Mayor Daley served as the chair of the host committee, which included a roster of nationally recognized culinary experts, fine-dining chefs, and sommeliers. “Great restaurants, great chefs, and great nightclubs are all a part of being a global city,” Daley said at the kickoff reception. “We are trying to highlight Chicago and our culinary industry, which is one of the best in the world and getting better every day.”
During the opening reception, under a tent constructed by HDO Tenting, some 700 guests sipped wine and sampled dishes by chefs from the Chicago Sister Cities program. Menu items included ostrich filet with beef jus and basil yams, and risotto with veal sweetbreads and crawfish moussaka. Highboy and regular tables and chairs from Hall's Rental offered assistance for guests juggling the passed champagne and hors d'oeuvres provided by Calihan Catering.
Heffernan Morgan translated the culinary theme into the decor by hanging large bundles of grapevine and chili pepper strung with small lights from the tent ceiling. The evening wound down with passed desserts such as triple-layer brownies and coffee from sponsor Dunkin’ Donuts. Benefiting Green City Market, the evening raised more than $15,000 through a live auction of culinary prizes, including a 24-course dinner for two at Alinea that went for $800.

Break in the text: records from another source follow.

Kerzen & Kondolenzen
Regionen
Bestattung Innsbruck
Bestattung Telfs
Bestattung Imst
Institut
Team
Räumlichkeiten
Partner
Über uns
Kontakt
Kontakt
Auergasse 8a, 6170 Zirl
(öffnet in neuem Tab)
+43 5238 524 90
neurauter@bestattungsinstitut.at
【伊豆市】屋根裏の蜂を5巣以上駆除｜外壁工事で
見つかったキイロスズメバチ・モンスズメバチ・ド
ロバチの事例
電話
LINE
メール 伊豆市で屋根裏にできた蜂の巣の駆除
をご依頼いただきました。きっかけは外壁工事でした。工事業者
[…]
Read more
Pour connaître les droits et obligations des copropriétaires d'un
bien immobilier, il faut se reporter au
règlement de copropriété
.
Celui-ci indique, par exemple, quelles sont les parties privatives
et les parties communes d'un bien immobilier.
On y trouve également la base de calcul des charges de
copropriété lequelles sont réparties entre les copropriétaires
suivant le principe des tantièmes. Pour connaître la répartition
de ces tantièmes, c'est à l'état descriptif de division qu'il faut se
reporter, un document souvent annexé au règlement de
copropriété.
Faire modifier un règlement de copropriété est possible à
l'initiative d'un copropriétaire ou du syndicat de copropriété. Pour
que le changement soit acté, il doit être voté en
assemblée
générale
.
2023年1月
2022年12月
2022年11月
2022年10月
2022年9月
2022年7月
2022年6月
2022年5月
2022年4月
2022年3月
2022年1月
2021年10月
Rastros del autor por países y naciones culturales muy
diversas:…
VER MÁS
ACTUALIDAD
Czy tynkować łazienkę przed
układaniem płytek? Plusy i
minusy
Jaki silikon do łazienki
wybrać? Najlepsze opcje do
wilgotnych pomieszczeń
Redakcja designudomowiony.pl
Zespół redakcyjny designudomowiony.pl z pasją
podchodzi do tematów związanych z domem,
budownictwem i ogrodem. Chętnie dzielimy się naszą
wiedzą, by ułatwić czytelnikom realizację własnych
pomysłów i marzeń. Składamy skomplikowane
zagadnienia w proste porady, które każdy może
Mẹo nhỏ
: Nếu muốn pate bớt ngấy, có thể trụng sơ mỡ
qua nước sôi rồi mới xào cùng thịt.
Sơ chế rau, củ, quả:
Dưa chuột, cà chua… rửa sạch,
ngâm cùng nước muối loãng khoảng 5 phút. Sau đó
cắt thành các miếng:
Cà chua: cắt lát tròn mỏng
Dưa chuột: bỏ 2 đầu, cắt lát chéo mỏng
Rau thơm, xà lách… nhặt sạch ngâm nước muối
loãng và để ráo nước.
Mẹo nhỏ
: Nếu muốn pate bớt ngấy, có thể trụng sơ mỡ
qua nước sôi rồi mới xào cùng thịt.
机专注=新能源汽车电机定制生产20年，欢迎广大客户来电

The next day, Chicago Gourmet kicked off in Millennium Park, offering more than 200 wines to sample, cooking demos by chefs such as Rick Bayless and Shawn McClain on the Jay Pritzker Pavilion stage, and educational seminars. The Worlds of Flavor pavilion (produced by the Culinary Institute of America) showcased a spectrum of Latin flavors cooked by chefs brought in from Mexico and Latin America. A special family pavilion sponsored by Whole Foods and a grand cru tasting tent rounded out the activities. DJ J. Maximillian provided the event's musical backdrop, broadcast over the park’s sound system.
Approximately 50 white tents set up in a horseshoe pattern around the perimeter of the park were primarily dedicated to the festival's featured wine companies, leaving many guests buzzing as to why the event was considered “gourmet” and not wine focused. Fewer than 10 of the tents offered food, which resulted in long lines for those looking for a bit of sustenance in between sips.